Dave Brailsford potwierdza, że Chris Froome przegapi Tour de France
Dave Brailsford potwierdza, że Chris Froome przegapi Tour de France

Wideo: Dave Brailsford potwierdza, że Chris Froome przegapi Tour de France

Wideo: Dave Brailsford potwierdza, że Chris Froome przegapi Tour de France
Wideo: Dave Brailsford on Froome, Wiggins & the future of cycling 2024, Może
Anonim

Szczegóły dotyczące powagi incydentu są nadal niejasne, ale Brailsford mówi, że nieobecność w trasie jest „pewna”

Kierownik zespołu Ineos, Dave Brailsford, ujawnił powagę wypadku Chrisa Froome'a w Criterium du Dauphine, w wyniku którego przegapi Tour de France.

W rozmowie z belgijską stacją telewizyjną Sporza, Brailsford wyjaśnił, że Froome stracił kontrolę nad swoim rowerem do jazdy na czas podczas zjazdu, a następnie uderzył w ścianę podczas szybkiej jazdy.

'Chris stracił panowanie nad swoim rowerem, kiedy po prostu chciał podrapać się na chwilę w nos', ujawnił Brailsford.

'Gwałtowny boczny wiatr sprawił, że jego przednie koło szalało, a następnie uderzyło w ścianę z prędkością 60 km/h.'

Incydent miał miejsce pod koniec rekonesansu indywidualnej próby czasowej Etapu 4 w Criterium du Dauphine w Roanne we Francji. Froome jechał z kolegą z drużyny Woutem Poelsem, kiedy zdarzył się wypadek.

Brailsford potwierdził, że karetka pogotowia pojawiła się szybko i że sprowadzono helikopter, aby przenieść Froome do szpitala.

Szef zespołu Ineos potwierdził następnie, że podejrzewano, że Froome złamał kość udową i że szanse na to, że będzie ścigał się w Tourze w przyszłym miesiącu, są minimalne.

'Myślimy o złamaniu uda, ale to wciąż wymaga potwierdzenia.
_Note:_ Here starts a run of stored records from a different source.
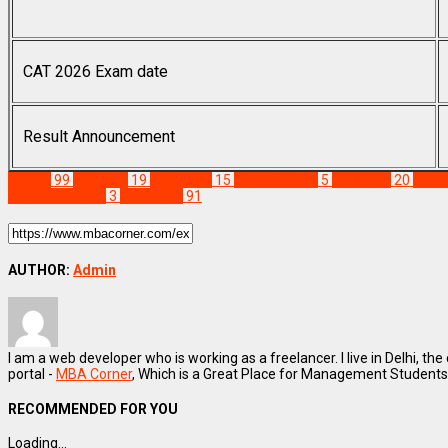
CAT 2026 Exam date
Result Announcement
Exams
99
cat 2021
19
CAT 2022
15
CAT Eligibility
5
cat exam
20
CAT 
Admission Test
3
Staff Pick
91
AUTHOR:
Admin
I am a web developer who is working as a freelancer. I live in Delhi, the
portal -
MBA Corner
, Which is a Great Place for Management Students
RECOMMENDED FOR YOU
Loading...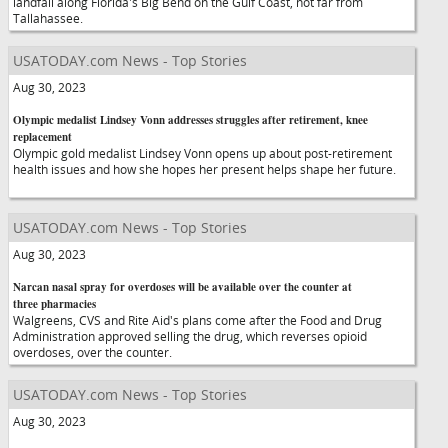
landfall along Florida's Big Bend on the Gulf Coast, not far from
Tallahassee.
USATODAY.com News - Top Stories
Aug 30, 2023
Olympic medalist Lindsey Vonn addresses struggles after retirement, knee
replacement
Olympic gold medalist Lindsey Vonn opens up about post-retirement
health issues and how she hopes her present helps shape her future.
USATODAY.com News - Top Stories
Aug 30, 2023
Narcan nasal spray for overdoses will be available over the counter at
three pharmacies
Walgreens, CVS and Rite Aid's plans come after the Food and Drug
Administration approved selling the drug, which reverses opioid
overdoses, over the counter.
USATODAY.com News - Top Stories
Aug 30, 2023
Jest jeszcze trochę za wcześnie, aby zobaczyć, jakie konsekwencje będzie to miało dla naszego zespołu w związku z Tourem” – powiedział Brailsford.

'Ale jest pewne, że Chrisa tam nie będzie.'

Brailsford powiedział również prasie, że zespół będzie musiał skupić się na pozostałych zawodnikach, którzy obecnie ścigają się, mimo że jest to sytuacja, w której „kolejne półtorej godziny jest kluczowe”.